METHICILIN RESISTANT STAPHYLOCOCCUS AUREUS (MRSA) OUTBREAK
Staphylococcus aureus is a bacterium that lives on the skin, nose or mouth of people. When the bacterium becomes resistant to antibiotics, it is called Methicillin Resistant Staphylococcus Aureus (MRSA). Most of the time, MRSA does not cause any potential life threatening problems. However, it needs to be addressed especially in patients who are admitted in the ICU. Unfortunately, I experienced this so-called MRSA outbreak back in the hospital where I was affiliated before. We had six patients in the Medical Surgical bay who got infected by the said plague. I felt extremely devastated by this event because the patients, being the primary focus of care are affected by this. They will need to undergo a course of antibiotic therapy atop of their usual regimen for them to get better. Furthermore, this can also cause physical, emotional and financial burden for the families of the patients as well. For that, I was able to post myself a question as to how we can collectively as a unit distinguish ways to improve patient’s safety and well-being during this crisis.
For my evaluation, I think that the only good thing about this incident is that, it gave me an opportunity to review our policies about infection control. On the contrary, the negative things associated with the incident pile up. These include high risk of acquiring the infection for health professionals, safety and trust issues among future clients and most importantly, prolonged patient stay in the hospital with significantly higher costs (Gyllesten, Anderson, & Muller, 2017 ). It could have been prevented if the management promulgated early on a 1:1 nurse-patient ratio. Sadly, we, the nurses and some members of the healthcare team can also be considered culprits for we are directly part of the caring process of those affected.
In retrospect, there were plenty of things that could have been done differently. A synergistic approach for the patient that revolves among the management, healthcare workers and respective family members could have been affirmed from the first day of hospitalisation. This incident opened my senses that all of us play a pivotal role for the patient.
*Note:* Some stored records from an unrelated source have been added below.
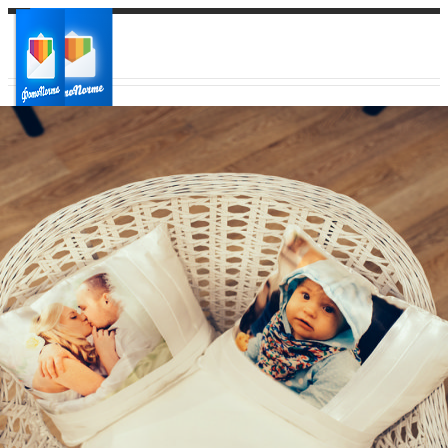
Ваш город:
Ваш регион доставки
Выберите из списка:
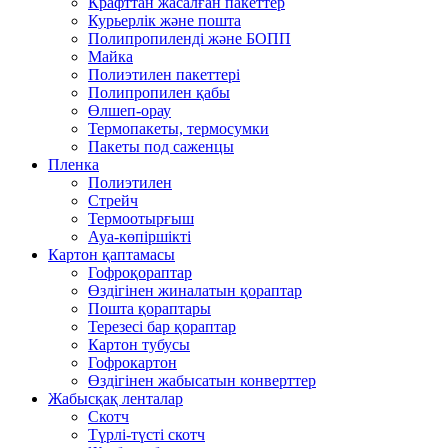
Крафттан жасалған пакеттер
Курьерлік және пошта
Полипропиленді және БОПП
Майка
Полиэтилен пакеттері
Полипропилен қабы
Өлшеп-орау
Термопакеты, термосумки
Пакеты под саженцы
Пленка
Полиэтилен
Стрейч
Термоотырғыш
Ауа-көпіршікті
Картон қаптамасы
Гофроқораптар
Өздігінен жиналатын қораптар
Пошта қораптары
Терезесі бар қораптар
Картон тубусы
Гофрокартон
Өздігінен жабысатын конверттер
Жабысқақ ленталар
Скотч
Түрлі-түсті скотч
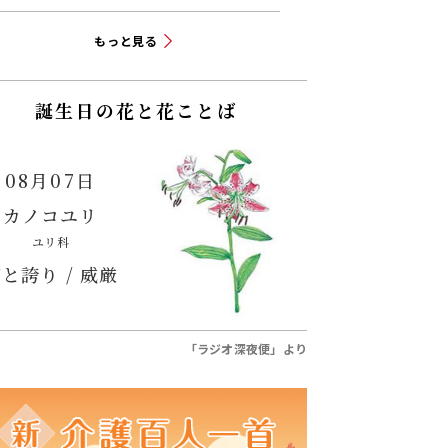
もっと見る
誕生日の花と花ことば
08月07日
カノコユリ
ユリ科
と誇り / 威厳
「ラジオ深夜便」より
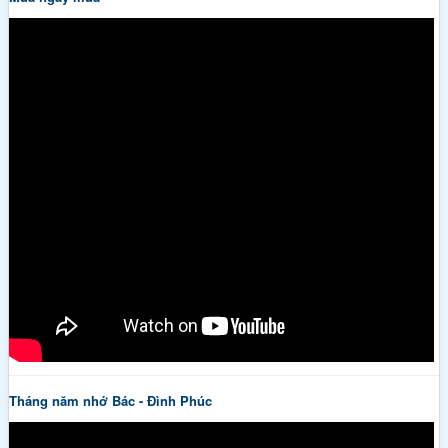
Tháng năm nhớ Bác - Đình Phúc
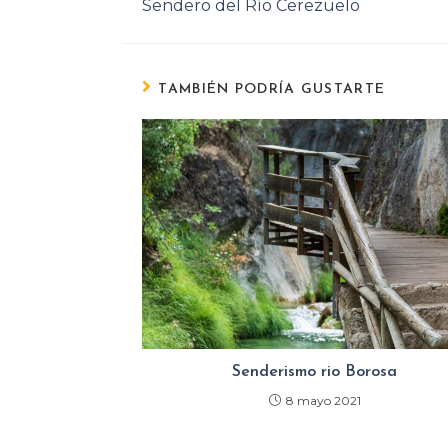
Sendero del Río Cerezuelo
TAMBIÉN PODRÍA GUSTARTE
Senderismo rio Borosa
8 mayo 2021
In addition, all our interventions are tantamount in contributing to the patient’s safety and well being. For my action plan, I would like to focus more on the importance of good hand hygiene programs, just as what Tacconelli (2015) reported on his study, the effectiveness of Chlorhexidine sponging and watchful epidemiological tracing of the hospital infection team.
References
Gyllensten, K., Andersson, G., & Muller, H. (2017). Experiences of reduced work hours for nurses and assistant nurses at a surgical department: a qualitative study. BMC nursing, 16(1), 16.
Tacconelli, E. (2016). Screening and isolation for infection control. Journal of Hospital Infection, 73(4), 371-377.
Gyllensten, K., Andersson, G., & Muller, H. (2017). Experiences of reduced work hours for nurses and assistant nurses at a surgical department: a qualitative study. BMC nursing, 16(1), 16.
Tacconelli, E. (2016). Screening and isolation for infection control. Journal of Hospital Infection, 73(4), 371-377.